The move to cancel or reduce unemployment benefits gained momentum among GOP governors following a disappointing April jobs report and strong urging from Republican leadership, including Kevin McCarthy (R-CA) in an early May letter to governors in which he parroted Republican theological bias over economic theory:
We have heard from countless Main Street employers who are struggling to hire the workers they need, due in large part to enhanced federal unemployment insurance benefits. The $1.9 trillion spending bill President Biden recently signed into law extended these $300-per-week payments until September 6th. Unfortunately, we are now seeing the negative consequences of these misaligned economic incentives. An estimated 40 percent of the unemployed now earn more staying at home than working, causing severe labor shortages across the country and impacting numerous industries, including hospitality, retail, construction, and manufacturing.
Our local job creators should not have to compete with the federal government for workers. Yet that’s exactly what you face in your state’s local labor markets. Not only does this hurt the ability of local employers to recover from the economic slowdown of the pandemic, it produces supply shortages at the exact moment massive amounts of consumer stimulus are pushing prices higher, risking out of control inflation. Sadly, Democrats in Congress have refused to work with Republicans on this issue.
Maryland, Massachusetts, Nebraska, and Vermont are the only states with GOP governors that have not yet canceled the federal programs. A report issued this month by the Century Foundation (Unemployment Insurance Data Dashboard (tcf.org)) is at odds with the House minority leader, observing:
After more than a year of the pandemic, the U.S. labor market is steadily returning to normal, with programs like unemployment benefits having played a major role in preventing poverty among the jobless. But rather than allowing workers a chance to receive critical aid until jobs have more widely returned, policymakers have left the unemployed fully on their own, creating bigger gaps between the haves and have-nots.
Readers are certain not to conclude that the early termination of unemployment benefits is a purely political strategy, since “Main Street employers” communicate directly with GOP leadership. Worse, if employers cannot staff available jobs, wage offers are likely to rise upward due to the competition for labor. Such an outcome would derail GOP opposition to higher federal minimum wage requirements. Characterizing the unemployed labor force as satisfied with not working and receiving benefits will not endear Republicans to such work-ethic apostates seeking employment.
Engaging a battle of wages based upon a colonial theology may work for political leaders whose devotion to WASPish economics is strong but it invites recriminations from those receiving the federal benefits. While the April jobs report was below expectations, the March report showed 916,000 new jobs, strongly indicating that the GOP may have jumped the gun with its call for action.
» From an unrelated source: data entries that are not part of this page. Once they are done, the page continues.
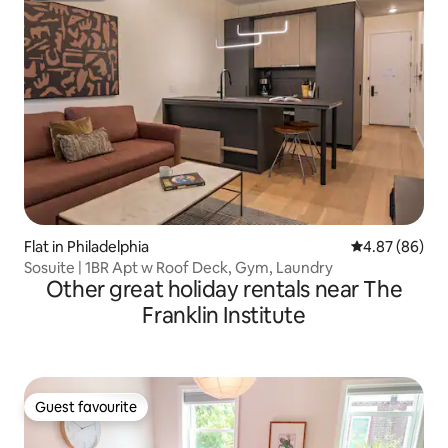
Flat in Philadelphia
4.87 out of 5 
4.87 (86)
Sosuite | 1BR Apt w Roof Deck, Gym, Laundry
Other great holiday rentals near The
Franklin Institute
Guest favourite
Guest favourite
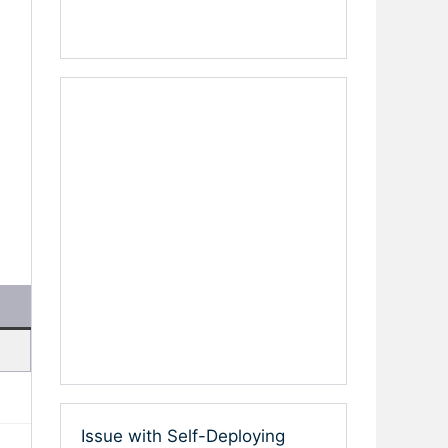
Issue with Self-Deploying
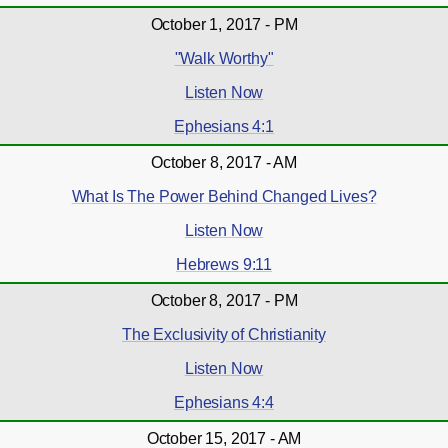
October 1, 2017 - PM
"Walk Worthy"
Listen Now
Ephesians 4:1
October 8, 2017 - AM
What Is The Power Behind Changed Lives?
Listen Now
Hebrews 9:11
October 8, 2017 - PM
The Exclusivity of Christianity
Listen Now
Ephesians 4:4
October 15, 2017 - AM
Having employed political rhetoric and ancient economic epithets to achieve an elusive advantage, Republicans have only buried themselves deeper into a conservative abyss capable of swallowing its own future.
Having employed political rhetoric and ancient economic epithets to achieve an elusive advantage, Republicans have only buried themselves deeper into a conservative abyss capable of swallowing its own future. The Grifter-in-Chief, now a Florida resident, ignored the COVID pandemic and pursued economic policies that only exaggerated the nation’s economic woes in a tide surging from the racial cauldron of George Floyd and Black Lives Matter. The party of Lincoln is very far from salvation and even farther from forgiveness by voters.
WASPs waging war on income is a losing proposition.